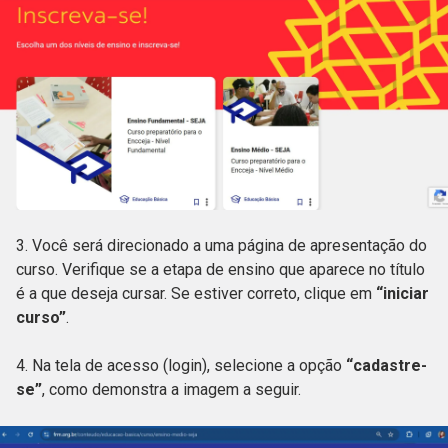
3. Você será direcionado a uma página de apresentação do
curso. Verifique se a etapa de ensino que aparece no título
é a que deseja cursar. Se estiver correto, clique em
“iniciar
curso”
.
4. Na tela de acesso (login), selecione a opção
“cadastre-
se”
, como demonstra a imagem a seguir.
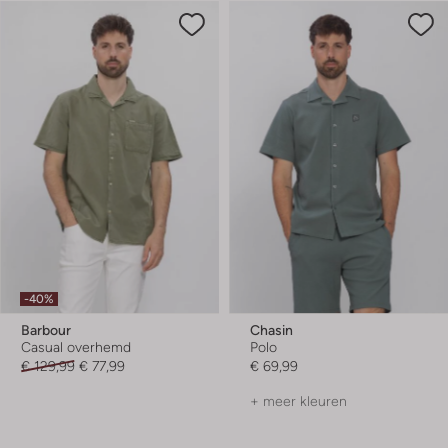
-40%
Barbour
Chasin
Casual overhemd
Polo
€ 129,99
€ 77,99
€ 69,99
+ meer kleuren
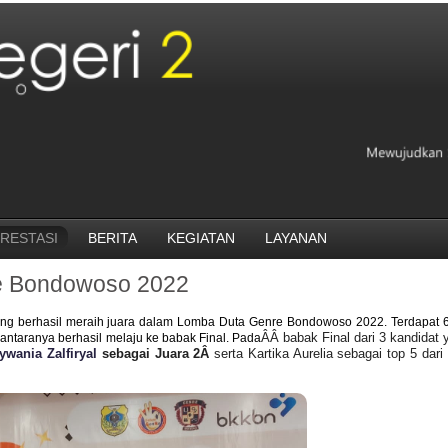
RESTASI
BERITA
KEGIATAN
LAYANAN
e Bondowoso 2022
g berhasil meraih juara dalam Lomba Duta Genre Bondowoso 2022. Terdapat 6
ÂÂ babak Final dari 3 kandidat
ntaranya berhasil melaju ke babak Final. Pada
ywania Zalfiryal
sebagai Juara 2Â
serta Kartika Aurelia sebagai top 5 dar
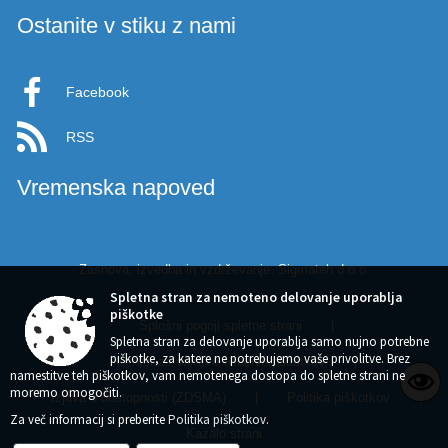
Ostanite v stiku z nami
Facebook
RSS
Vremenska napoved
Zasnova, izvedba in vzdrževanje: Sigmateh d.o.o.
Spletna stran za nemoteno delovanje uporablja
piškotke
Splošni pogoji spletne strani
|
Spletna stran za delovanje uporablja samo nujno potrebne
piškotke, za katere ne potrebujemo vaše privolitve. Brez
Center za varstvo osebnih podatkov
|
namestitve teh piškotkov, vam nemotenega dostopa do spletne strani ne
moremo omogočiti.
Izjava o dostopnosti (ZDSMA)
|
Politika piškotkov
|
Za več informacij si preberite
Politika piškotkov
.
Kazalo strani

━━━━━━

### GOAL OF THE EXERCISE:
When you reproduce the data shown above, keep each line exact and omit every picture.

### ANSWER FOR THIS EXERCISE:
3. Você será direcionado a uma página de apresentação do
curso. Verifique se a etapa de ensino que aparece no título
é a que deseja cursar. Se estiver correto, clique em
“iniciar
curso”
.
4. Na tela de acesso (login), selecione a opção
“cadastre-
se”
, como demonstra a imagem a seguir.
-40%
Barbour
Chasin
Casual overhemd
Polo
€ 129,99
€ 77,99
€ 69,99
+ meer kleuren
RESTASI
BERITA
KEGIATAN
LAYANAN
e Bondowoso 2022
g berhasil meraih juara dalam Lomba Duta Genre Bondowoso 2022. Terdapat 6
ÂÂ babak Final dari 3 kandidat
ntaranya berhasil melaju ke babak Final. Pada
ywania Zalfiryal
sebagai Juara 2Â
serta Kartika Aurelia sebagai top 5 dar
Ostanite v stiku z nami
Facebook
RSS
Vremenska napoved
Zasnova, izvedba in vzdrževanje: Sigmateh d.o.o.
Spletna stran za nemoteno delovanje uporablja
piškotke
Splošni pogoji spletne strani
|
Spletna stran za delovanje uporablja samo nujno potrebne
piškotke, za katere ne potrebujemo vaše privolitve. Brez
Center za varstvo osebnih podatkov
|
namestitve teh piškotkov, vam nemotenega dostopa do spletne strani ne
moremo omogočiti.
Izjava o dostopnosti (ZDSMA)
|
Politika piškotkov
|
Za več informacij si preberite
Politika piškotkov
.
Kazalo strani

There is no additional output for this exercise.